My parents don't know me. They know the curated, filtered version I presented to them—something they taught me to do. I worked so hard to show them this version of myself, only to realize that the person I want to be and the happiness I seek are not rooted in their approval. The moment I had been waiting for was bittersweet. They didn't know the real me, and I was angry at them for not supporting my journey. So, what’s better: the roller coaster ride my chosen family saw, or the perfect image my real family believes, just the end result.
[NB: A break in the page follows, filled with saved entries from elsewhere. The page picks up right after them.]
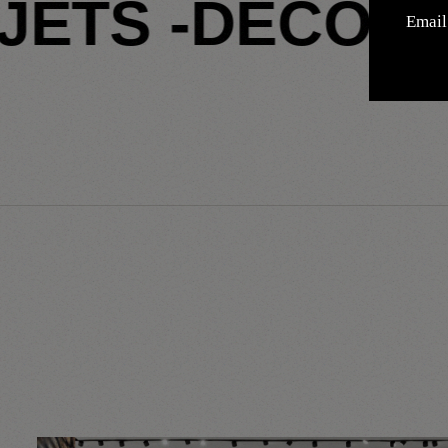
OJETS -
DÉCOU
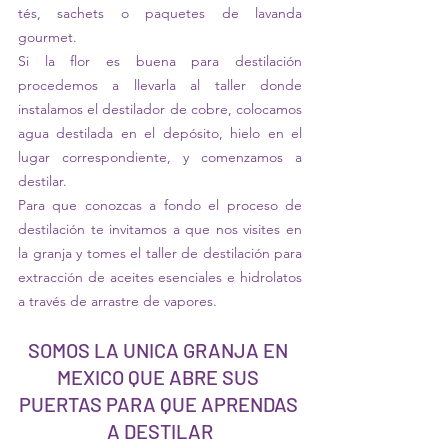
tés, sachets o paquetes de lavanda 
gourmet.
Si la flor es buena para destilación 
procedemos a llevarla al taller donde 
instalamos el destilador de cobre, colocamos 
agua destilada en el depósito, hielo en el 
lugar correspondiente, y comenzamos a 
destilar.
Para que conozcas a fondo el proceso de 
destilación te invitamos a que nos visites en 
la granja y tomes el taller de destilación para 
extracción de aceites esenciales e hidrolatos 
a través de arrastre de vapores.
SOMOS LA UNICA GRANJA EN 
MEXICO QUE ABRE SUS 
PUERTAS PARA QUE APRENDAS 
A DESTILAR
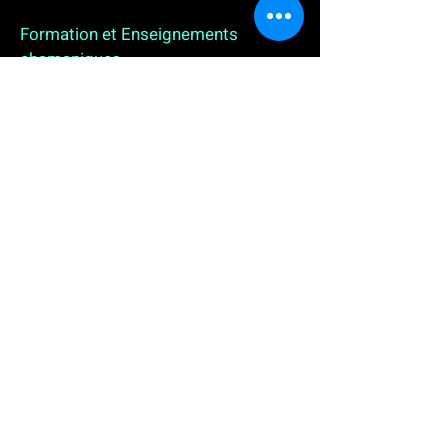
Formation et Enseignements
chamaniques
3 enseignements en ligne. L'enseignement sur 1
an
People
, pour toutes celles et tous ceux qui
souhaitent se (re)découvrir, se reconnecter,
avancer, progresser autrement au plus près de leur
vraie nature. L'enseignement sur 2 ans dédié aux
Thérapeutes
déjà en exercice, et enfin
l'enseignement sur 5 ans des
Aspirants Chamanes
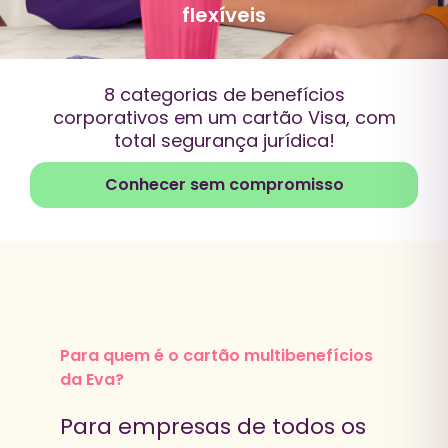
flexíveis
8 categorias de benefícios
corporativos em um cartão Visa, com
total segurança jurídica!
Conhecer sem compromisso
Para quem é o cartão multibenefícios
da Eva?
Para empresas de todos os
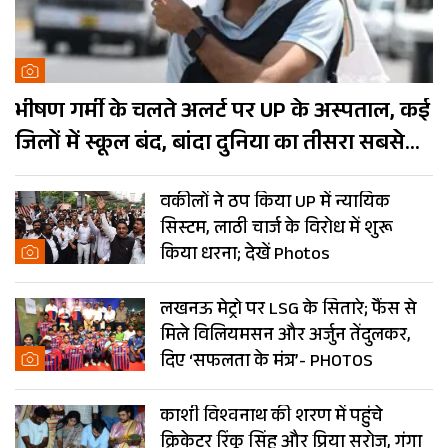
भीषण गर्मी के चलते अलर्ट पर UP के अस्पताल, कई
जिलों में स्कूल बंद, बांदा दुनिया का तीसरा सबसे
गर्म शहर
वकीलों ने ठप किया UP में न्यायिक
सिस्टम, लाठी चार्ज के विरोध में शुरू
किया धरना; देखें Photos
लखनऊ मेट्रो पर LSG के सितारे; फैंस से
मिले विलियमसन और अर्जुन तेंदुलकर,
दिए ‘सफलता के मंत्र’- PHOTOS
काशी विश्वनाथ की शरण में पहुंचे
क्रिकेटर रिंकू सिंह और प्रिया सरोज, गंगा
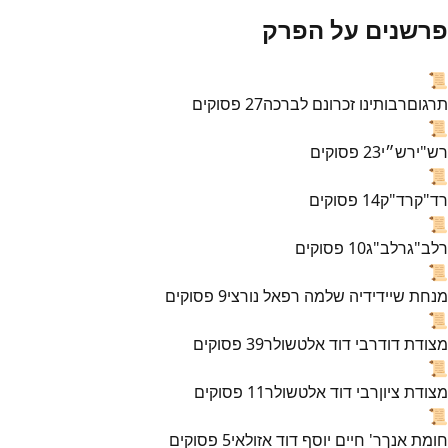
פרשנים על הפרק
📜
תרגום
רבותינו זכרונם לברכה
27
פסוקים
📜
רש"י
רש״י
23
פסוקים
📜
רד"ק
רד"ק
14
פסוקים
📜
רלב"ג
רלב"ג
10
פסוקים
📜
מנחת שי
ידידיה שלמה רפאל נורצי
9
פסוקים
📜
מצודת דוד
רבי דוד אלטשולר
39
פסוקים
📜
מצודת ציון
רבי דוד אלטשולר
11
פסוקים
📜
חומת אנך
ר' חיים יוסף דוד אזולאי
5
פסוקים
A reflection of my parents

When I think about life, I’ve learned that people teach what they know, and same thing about my parents they only teach what they know, and throwing it back at them. While I show my curated self, it wasn’t until recently until I realised they were doing the same thing. 

They too curated their best selves. I think my parents had their own set of issues—money problems, job insecurities, the reality of their children moving on without them. My mother, who didn't go to college, might have clung to my successes to validate her own. My father, unable to help with my homework, resorted to yelling because it was the only tool he knew. My mother, pushing for marriage, likely reflected her own limited choices. Did they feel inadequate for not providing the future I wanted? Did they fear my independence, not understanding it themselves? These questions lingered, unanswered.

We remained strangers, filtering and curating our interactions. My attempts to discuss these topics were hindered by language barriers—my limited Vietnamese and their limited English. Vulnerability has no place in our conversations. So instead I answer my mother’s question asking, "What did you eat today?”